Both self-regulatory and CAISI-led standards would require substantial investment, infrastructure, and expert participation. Auditors would play a central role in ensuring that assigned ratings reflect real-world use, particularly in high-stakes areas such as healthcare. Ongoing audits could also inform improvements to the process itself and, in some cases, identify labs that fail to meet the requisite disclosure requirements or provide inaccurate information.
Of course, this approach would also raise important legal questions around trade secrets, intellectual property, and antitrust, to name a few. Aggregation of sensitive model data increases the risk of misuse or competitive harm. While these issues merit further inquiry, they should not, in themselves, preclude moving forward with this type of AI governance framework.
Implementing a context-based AI governance framework is not without its hurdles. By design, this approach requires an iterative, adaptive approach. Some may argue that such flexibility introduces uncertainty about when and how certain models should be used, potentially at odds with the predictability and clarity that encourages innovation and adoption. However, the establishment of clear principles and transparent processes can mitigate these concerns. As with the ESRB, clarity can emerge through participatory and standardized processes over time.
While many participants in the AI governance debate frame the discussion in absolutes, the reality is that any effective regime will likely combine multiple regulatory approaches. For example, although compute thresholds should not serve as the primary regulatory fulcrum, they may still function as useful triggers for enhanced data governance requirements. Similarly, data-centric governance complements other established regulatory priorities such as transparency (e.g., explainability), human oversight in high-risk applications, and post-deployment or post-market monitoring to track real-world performance and identify emergent harms.

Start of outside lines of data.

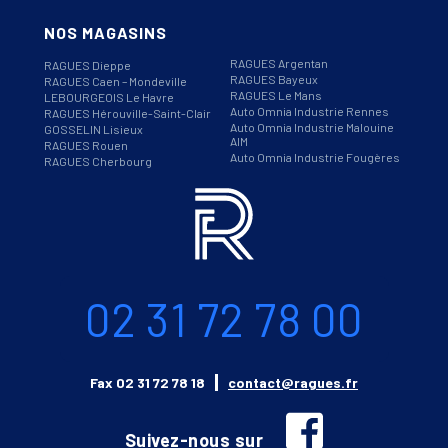
NOS MAGASINS
RAGUES Argentan
RAGUES Dieppe
RAGUES Bayeux
RAGUES Caen – Mondeville
RAGUES Le Mans
LEBOURGEOIS Le Havre
Auto Omnia Industrie Rennes
RAGUES Hérouville-Saint-Clair
Auto Omnia Industrie Malouine
GOSSELIN Lisieux
AIM
RAGUES Rouen
Auto Omnia Industrie Fougères
RAGUES Cherbourg
Informations
Téléphone
02 31 72 78 00
Email
Fax
02 31 72 78 18
contact@ragues.fr
facebook
Suivez-nous sur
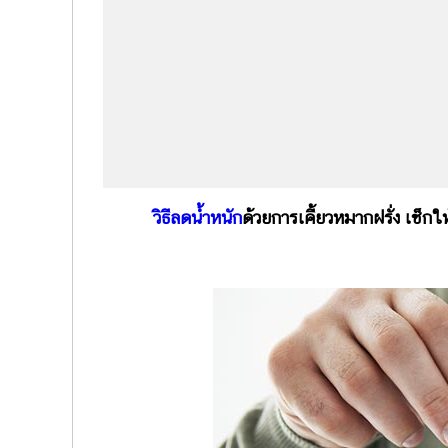
วิธีลดน้ำหนัก
ด้วยการเคี้ยวหมากฝรั่ง เช็กให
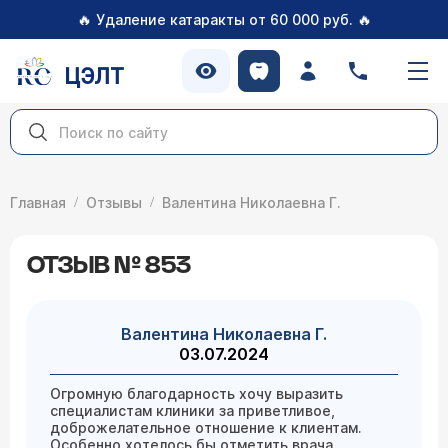
🔥
🔥
Удаление катаракты от 60 000 руб.
ЦЭЛТ
Главная
Отзывы
Валентина Николаевна Г.
ОТЗЫВ № 853
Валентина Николаевна Г.
03.07.2024
Огромную благодарность хочу выразить
специалистам клиники за приветливое,
доброжелательное отношение к клиентам.
Особенно хотелось бы отметить врача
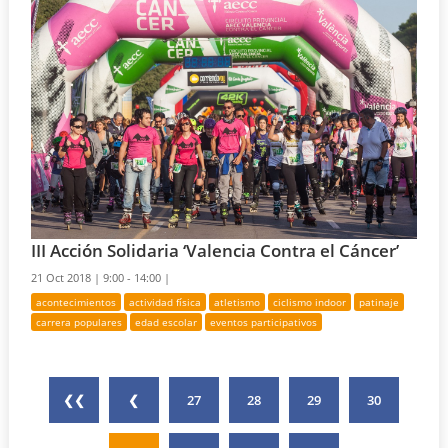
III Acción Solidaria ‘Valencia Contra el Cáncer’
21 Oct 2018 |
9:00 - 14:00 |
acontecimientos
actividad física
atletismo
ciclismo indoor
patinaje
carrera populares
edad escolar
eventos participativos
❮❮
❮
27
28
29
30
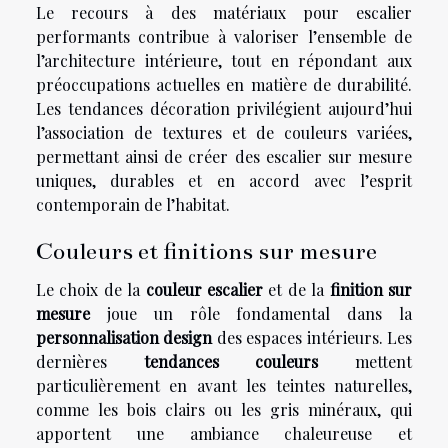
Le recours à des matériaux pour escalier
performants contribue à valoriser l’ensemble de
l’architecture intérieure, tout en répondant aux
préoccupations actuelles en matière de durabilité.
Les tendances décoration privilégient aujourd’hui
l’association de textures et de couleurs variées,
permettant ainsi de créer des escalier sur mesure
uniques, durables et en accord avec l’esprit
contemporain de l’habitat.
Couleurs et finitions sur mesure
Le choix de la
couleur escalier
et de la
finition sur
mesure
joue un rôle fondamental dans la
personnalisation design
des espaces intérieurs. Les
dernières
tendances couleurs
mettent
particulièrement en avant les teintes naturelles,
comme les bois clairs ou les gris minéraux, qui
apportent une ambiance chaleureuse et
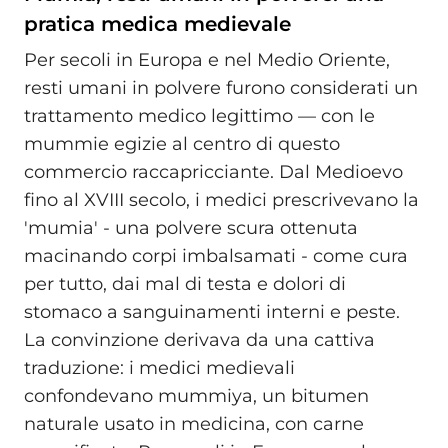
pratica medica medievale
Per secoli in Europa e nel Medio Oriente,
resti umani in polvere furono considerati un
trattamento medico legittimo — con le
mummie egizie al centro di questo
commercio raccapricciante. Dal Medioevo
fino al XVIII secolo, i medici prescrivevano la
'mumia' - una polvere scura ottenuta
macinando corpi imbalsamati - come cura
per tutto, dai mal di testa e dolori di
stomaco a sanguinamenti interni e peste.
La convinzione derivava da una cattiva
traduzione: i medici medievali
confondevano mummiya, un bitumen
naturale usato in medicina, con carne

Returning to the analogy of the Ford F-150 and the Fiat, which vehicle is safer on the road? There’s no good answer without more context. Risk and utility are not always inherent to the vehicles themselves, like horsepower or weight, but are also determined by the conditions in which they are used, who is driving, where, and under what circumstances. This analogy highlights a core flaw in many AI governance legislation: an overemphasis on a model's technical features rather than evaluating how it is used or deployed.
The tremendous promise of AI calls for a regulatory approach that reflects this reality. Rather than focusing narrowly on raw computational power or model size, we must embrace a context-driven regulatory philosophy. Such a pivot acknowledges that AI's true risks and profound benefits stem directly from the training data that shapes its outputs and the environments in which it operates.